[SOLVED] Matching a list of names to files when the names are reversed

Matching a list of names to files when the names are reversed

I have a .csv with a column called 'Name' listing individuals in Firstname MI. Lastname format:

Stephen A. Johnson.

And I have a folder full of files made by these individuals in lastnamefirstname format:

johnsonstephen_78938

Using the list of names I need to find the files that match and save those files to a separate folder.

What is the best way to do this?

Solution

Model

Let's prepare some space to model:

# necessary part
import pandas as pd
from pathlib import Path
from shutil import copy     # consider copy2 as alternative if metadata should be copied as well

# for demonstration purpose
from tempfile import TemporaryDirectory 
from os import listdir
from io import StringIO

data = '''
Stephen A. Johnson
Stephen B. Johnson
Albert J. Reiß
'''
csv_source = StringIO(data)

source = TemporaryDirectory(); src = Path(source.name)
destin = TemporaryDirectory(); dst = Path(destin.name)

filenames = [
    'johnsonstephen_30',
    'johnsonstephen_40',
    'reissalbert_50',     # should be copied with `casefold` and ignored with `lower`
    'gibberish_10',       # should be ignored
]

for file in filenames:
    (src/file).touch()

Now the main part. There's at least one pitfall: casefold versus lower when applied to the original names. This may influence on the file names selected and should be consciously resolved on your side. I use casefold and the name "Reiß" to demonstrate how it might appear.

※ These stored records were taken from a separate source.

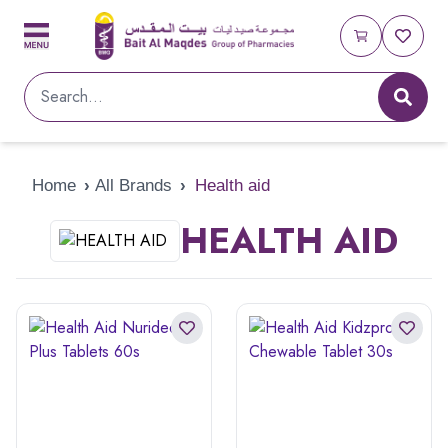
Home
›
All Brands
›
Health aid
HEALTH AID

# read the sequence of names
person = pd.read_csv(csv_source, header=None).squeeze()

# preparing name stems
ersatz = (
    person
    .str.casefold()     # not identical to `lower`, select one according to naming policy
    .str.split()
    .str[::-2]          # it won't work if the middle name doesn't exist.
    .str.join('')
    .unique()
)

# copying files of interest
for name in ersatz:
    for file in src.rglob(f'{name}_*'):
        copy(file, dst)

Check the result and clean up the space:

print(f'Source:      {listdir(src)}')
print(f'Destination: {listdir(dst)}')

source.cleanup()
destin.cleanup()

Expected output:

Source:      ['gibberish_1234', 'johnsonstephen_40', 'johnsonstephen_30', 'reissalbert_50']
Destination: ['johnsonstephen_40', 'johnsonstephen_30', 'reissalbert_50']

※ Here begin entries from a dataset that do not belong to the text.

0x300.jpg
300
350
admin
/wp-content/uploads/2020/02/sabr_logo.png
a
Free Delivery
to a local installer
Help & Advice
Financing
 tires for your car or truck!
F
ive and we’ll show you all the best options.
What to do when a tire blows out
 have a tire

P.S. Alternatively, when loading a csv file, we can interpret whitespace characters as a delimiter:

# read the sequence of names
person = pd.read_csv(
    csv_source, 
    header=None, 
    delim_whitespace=True, 
    usecols=[0,2],
    names=['firstname','lastname'],
)
ersatz = person['lastname'].str.casefold() + person['firstname'].str.casefold()

Real life

from pandas import read_csv
from pathlib import Path
from shutil import copy     

# declare csv-file and source/destination folders
source = 'path/to/folder/with/files'
destination = 'folder/to/copy/files/into'
csv_source = 'path/to/comma_separated_data_with_column_Name.csv'

# main script
src = Path(source)
dst = Path(destination)

person = read_csv(csv_source)['Name'].squeeze()
ersatz = (
    person
    .str.casefold()
    .str.split()
    .pipe(lambda seq: seq.str[-1] + seq.str[0])    # rely only on first and last name
    .unique()
)

for name in ersatz:
    for file in src.rglob(f'{name}_*'):
        copy(file, dst)